Politik dalam bingkai demokrasi adalah jalan (thoriqoh) untuk meraih kekuasaan  bagi  yang kuat dan berpengaruh secara modal dan kekuasaan.  Politik dalam demokrasi harus dibayar dengan harga mahal untuk meraih “popularitas” sekalipun minim “kapabilitas”. Selain itu, untuk menang dalam kompetisi pesta demokrasi membutuhkan biaya yang   besar, melebihi kekayaan yang dimiliki, sehingga kebutuhan jalinan kerjasama dengan  kalangan pemodal tidak mungkin dielakkan. Keberhasilan meraih kursi yang hanya berlaku 5 tahun harus dimanfaatkan untuk pengembalian modal plus peningkatkan pundi-pundi kekayaan untuk modal menuju periode 5 tahun berikutnya.  Kapan bisa dengan leluasa dan serius untuk mengurus seluruh urusan rakyatnya dengan baik? Kalau kalah dalam kompetisi terancam bangkrut bahkan menjadi “gila”. Inilah Utopia Demokrasi.
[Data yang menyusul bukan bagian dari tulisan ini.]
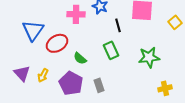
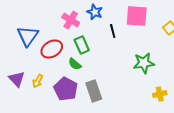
pink cross: (76, 14) -> (71, 20), turned 30
green rectangle: (111, 50) -> (82, 45), moved
gray rectangle: (99, 85) -> (94, 91), size x1.5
Aktivitas politik dalam bingkai demokrasi  sarat diwarnai dengan permainan kotor yang menghalalkan segala cara untuk sampai pada tujuan.  Individu yang baik, saat terjun dalam “kubangan demokrasi”  tidak akan mempunyai kekuatan yang besar untuk melakukan perubahan secara total, bahkan tidak bisa dielakkan  tergelincir dan ternoda oleh kotoran yang di tebar oleh demokrasi atas nama sistem.  Sebagai bukti, korupsi dalam sistem demokrasi adalah penyakit yang menggurita, tidak hanya di kalangan yang rendah iman dan rakus materi saja yang menjadi korban, namun individu-individu yang bisa jadi bersih, namun tidak bisa terhindar dari korupsi missal dan sistemik. Baik laki-laki maupun perempuan, keduanya berpeluang untuk masuk dalam jeratan gurita korupsi dan kemaksiatan lainnya (perselingkuhan dan  pelanggaran terhadap hukum lainnya ).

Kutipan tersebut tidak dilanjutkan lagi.